Title: Senior Scientist of Bioanalysis
Location: West Suburb of Chicago
Primary responsibility:
We are seeking a highly motivated and enthusiastic Senior Scientist for analytical solutions of difficult scope and complexity from early discovery, scale-up, and process development to GMP quality control for a wide range of biologic R&D products. You will be responsible for the development of state-of-the-art analytical techniques for the characterization of monoclonal and multi-specific antibody drug candidates. You will be also supporting other groups particularly in Downstream Process Development. The ideal candidate will have 2 years of industry experience with a Ph.D. degree, or 5 years of industry experience with an MS degree in Chemistry, Biochemistry, Chemical/Biochemical Engineering, Biotechnology, Cell Biology, or related disciplines.
Principal Duties and Responsibilities:
- Develop, evaluate and qualify analytical methods supporting early discovery, scale-up, and process development for monoclonal and multi-specific antibody drug candidates.
- Deliver timely and comprehensive written (laboratory notebooks, SOPs, and development and qualification protocols/reports) and oral communications to both internal and external stakeholders.
Required Qualifications:
- Ph.D. in Analytical or Bio-Analytical Chemistry with 2+ years of industrial experience – OR – Master’s Degree in Analytical or Bio-Analytical Chemistry with 5+ years of industrial experience – OR – Bachelor’s degree with 8+ years of industrial experience
- A strong background and hands-on experience in developing, validating, and implementing various chromatography assays to support the development of antibody drugs across all therapeutic areas.
Preferred Qualifications:
- Extensive hands-on experience and in-depth knowledge of 5 or more of the following bio/analytical technologies including: chromatography (HPLC/IC/UPLC/LC-MS/ SEC/HILIC/), electrophoresis (capillary CGE or iCE and traditional gel techniques), SDS-PAGE, immunochemical assays (ELISA, western blot, and dot blot), enzyme kinetics, and plate-based biochemical assays, absorption spectroscopy, slope spectroscopy, protein characterization, protein functional assays, FTIR, NMR, and/or USP methodologies.

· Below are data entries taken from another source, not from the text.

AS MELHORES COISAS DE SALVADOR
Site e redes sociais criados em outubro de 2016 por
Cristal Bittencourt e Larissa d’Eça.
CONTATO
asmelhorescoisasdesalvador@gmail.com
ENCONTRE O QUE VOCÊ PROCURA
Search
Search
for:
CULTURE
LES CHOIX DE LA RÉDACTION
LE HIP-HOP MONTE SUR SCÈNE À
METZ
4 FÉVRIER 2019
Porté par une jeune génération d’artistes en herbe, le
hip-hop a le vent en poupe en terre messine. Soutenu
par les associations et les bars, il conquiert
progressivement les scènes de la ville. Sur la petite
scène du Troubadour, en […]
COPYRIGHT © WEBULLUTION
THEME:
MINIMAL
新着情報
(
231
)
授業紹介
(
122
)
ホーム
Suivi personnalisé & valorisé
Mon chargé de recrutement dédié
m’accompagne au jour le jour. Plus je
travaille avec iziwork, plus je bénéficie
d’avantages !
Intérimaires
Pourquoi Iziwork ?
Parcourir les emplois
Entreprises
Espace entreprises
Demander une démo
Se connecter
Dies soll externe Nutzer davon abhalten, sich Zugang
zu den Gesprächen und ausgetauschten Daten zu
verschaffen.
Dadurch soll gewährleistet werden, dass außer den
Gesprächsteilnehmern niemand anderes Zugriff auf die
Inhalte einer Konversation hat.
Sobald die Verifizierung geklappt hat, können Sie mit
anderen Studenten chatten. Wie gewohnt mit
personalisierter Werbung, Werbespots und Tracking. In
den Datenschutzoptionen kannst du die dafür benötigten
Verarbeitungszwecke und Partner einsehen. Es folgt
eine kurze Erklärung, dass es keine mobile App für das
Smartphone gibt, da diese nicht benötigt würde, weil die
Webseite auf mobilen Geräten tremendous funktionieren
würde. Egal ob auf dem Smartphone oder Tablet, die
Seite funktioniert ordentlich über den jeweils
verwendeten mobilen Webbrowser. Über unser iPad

- Experience in characterizing the biophysical properties/stability of complex antibody molecules (ie. CD, intrinsic fluorescence, ANS fluorescence, differential scanning calorimetry, dynamic scanning fluorimetry).
- Demonstrated experience in the application of techniques used to characterize post-translational modifications and sources of heterogeneity (HPLC/UPLC, LC-MS, Capillary Electrophoresis (CGE, cIEF), SDS-PAGE, charge variants (AEX/CEX/CIEF/iCIEF), N-glycans, peptide mapping and aggregation/HMW analysis (Size Exclusion Chromatography).

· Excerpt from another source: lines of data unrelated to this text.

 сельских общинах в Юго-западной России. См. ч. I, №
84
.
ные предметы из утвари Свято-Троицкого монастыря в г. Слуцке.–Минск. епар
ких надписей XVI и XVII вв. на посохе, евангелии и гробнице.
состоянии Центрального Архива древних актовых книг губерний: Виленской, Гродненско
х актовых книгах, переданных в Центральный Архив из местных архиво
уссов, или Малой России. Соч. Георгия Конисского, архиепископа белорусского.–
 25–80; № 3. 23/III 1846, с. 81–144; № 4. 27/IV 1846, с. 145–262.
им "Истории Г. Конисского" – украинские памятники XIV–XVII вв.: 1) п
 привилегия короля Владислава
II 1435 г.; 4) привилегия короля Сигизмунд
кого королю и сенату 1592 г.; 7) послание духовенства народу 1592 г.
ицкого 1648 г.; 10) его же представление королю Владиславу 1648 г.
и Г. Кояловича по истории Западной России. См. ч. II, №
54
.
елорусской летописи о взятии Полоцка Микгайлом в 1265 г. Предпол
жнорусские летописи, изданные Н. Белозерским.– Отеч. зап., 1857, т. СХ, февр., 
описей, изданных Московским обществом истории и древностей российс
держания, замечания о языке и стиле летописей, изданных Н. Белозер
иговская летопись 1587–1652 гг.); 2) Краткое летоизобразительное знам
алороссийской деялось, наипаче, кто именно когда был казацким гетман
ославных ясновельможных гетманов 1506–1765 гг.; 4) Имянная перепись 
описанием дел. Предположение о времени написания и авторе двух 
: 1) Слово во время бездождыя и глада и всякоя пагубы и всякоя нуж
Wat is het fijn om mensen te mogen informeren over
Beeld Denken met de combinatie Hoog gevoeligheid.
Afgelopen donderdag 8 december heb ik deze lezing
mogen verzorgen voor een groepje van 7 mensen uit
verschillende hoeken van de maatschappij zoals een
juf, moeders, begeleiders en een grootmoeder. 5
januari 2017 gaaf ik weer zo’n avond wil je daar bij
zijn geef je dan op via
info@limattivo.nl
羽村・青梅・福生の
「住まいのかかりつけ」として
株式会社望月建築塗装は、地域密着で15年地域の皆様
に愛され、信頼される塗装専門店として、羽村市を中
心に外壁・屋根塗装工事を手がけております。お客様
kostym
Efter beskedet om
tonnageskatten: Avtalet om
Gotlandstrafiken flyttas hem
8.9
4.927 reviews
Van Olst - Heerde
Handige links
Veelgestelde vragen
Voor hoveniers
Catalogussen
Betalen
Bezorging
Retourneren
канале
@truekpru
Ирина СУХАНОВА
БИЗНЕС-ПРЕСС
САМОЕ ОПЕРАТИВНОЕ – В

- Current knowledge and hands-on experience on bioanalytical development process, particularly on monoclonal and multi-specific antibody drug candidates.
- Well-versed in regulatory requirements to assure appropriate design and execution of drug development and manufacturing.
About SparX Group
SparX Biopharmaceutical Corp. is a research-based development-stage biopharmaceutical company, dedicated to the mission of “strengthening human immunity using robust antibody therapies” through the discovery and development of innovative immuno-oncology agents. Equipped with big data analytical techniques, such as machine learning algorithms, SparX extracts potential interactions from large volumes of complex multi-dimensional public information. Mechanistic pharmacological analyses coupled with in vitro and in vivo evaluations using the syngeneic, transgenic and humanized mouse models, enables SparX’s focus on developing novel or best-in-class therapeutics demonstrating substantial advantages over existing therapies.

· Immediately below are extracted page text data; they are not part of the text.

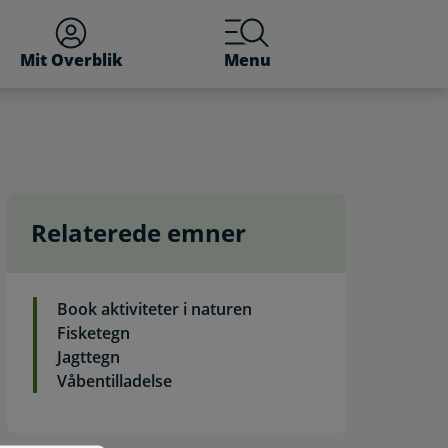
Mit Overblik
Menu
Relaterede emner
Book aktiviteter i naturen
Fisketegn
Jagttegn
Våbentilladelse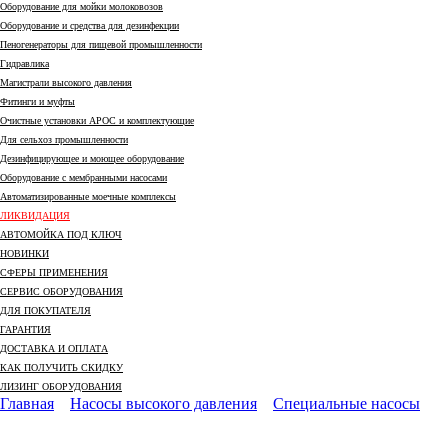
Оборудование для мойки молоковозов
Оборудование и средства для дезинфекции
Пеногенераторы для пищевой промышленности
Гидравлика
Магистрали высокого давления
Фитинги и муфты
Очистные установки АРОС и комплектующие
Для сельхоз промышленности
Дезинфицирующее и моющее оборудование
Оборудование с мембранными насосами
Автоматизированные моечные комплексы
ЛИКВИДАЦИЯ
АВТОМОЙКА ПОД КЛЮЧ
НОВИНКИ
СФЕРЫ ПРИМЕНЕНИЯ
СЕРВИС ОБОРУДОВАНИЯ
ДЛЯ ПОКУПАТЕЛЯ
ГАРАНТИЯ
ДОСТАВКА И ОПЛАТА
КАК ПОЛУЧИТЬ СКИДКУ
ЛИЗИНГ ОБОРУДОВАНИЯ
Главная
Насосы высокого давления
Специальные насосы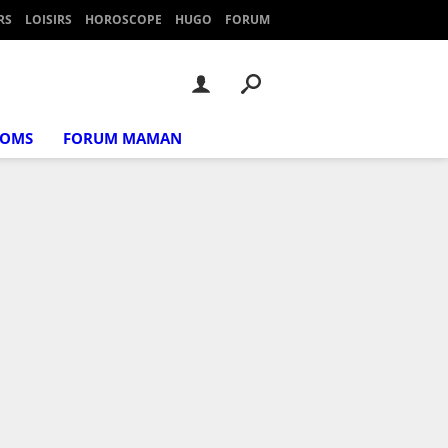
RS
LOISIRS
HOROSCOPE
HUGO
FORUM
NOMS
FORUM MAMAN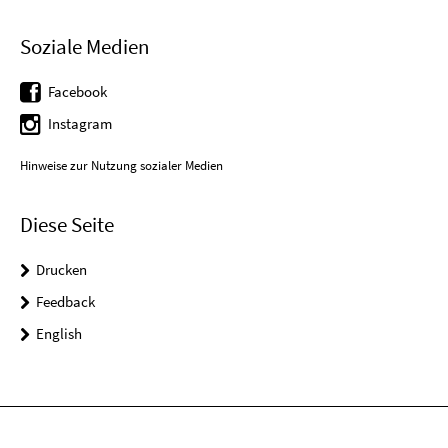
Soziale Medien
Facebook
Instagram
Hinweise zur Nutzung sozialer Medien
Diese Seite
Drucken
Feedback
English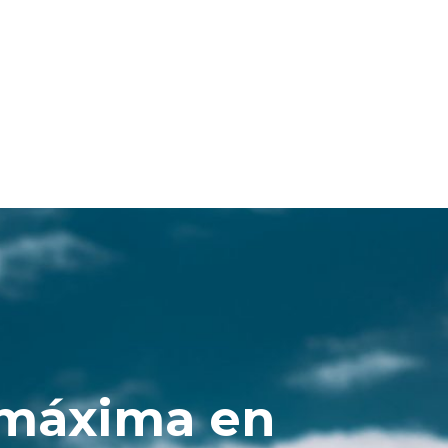
 máxima en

Target discovery and validation has historically been the bottleneck in drug development. SparX combines its sophisticated target discovery platform with an integrated multi-component SAILING™ antibody optimization system and a cutting-edge bi-ADC technology to markedly improve the success rate of empowered antibody drug development. In addition to the integrated antibody discovery platform, SparX has built in-house cGMP facilities of significant capacity to produce clinical and commercial drug products, facilitating its evolution into an integrated and independent biopharmaceutical company.
EEOC Statement:
Sparx is an equal opportunity employer and complies with all applicable equal employment opportunity legislation in each jurisdiction in which it operates. Sparx is committed to providing equal employment opportunities to all employees and applicants for employment without regard to race, color, religion, sex, national origin, age, disability, marital status, sexual orientation, genetic information, uniform service member or veteran status, or any other characteristic protected by federal, state or local law. Further, Sparx complies with all applicable national, state, and local laws governing nondiscrimination in employment as well as work authorization and employment eligibility verification requirements of the Immigration and Nationality Act and IRCA. Sparx is an e-verify employer.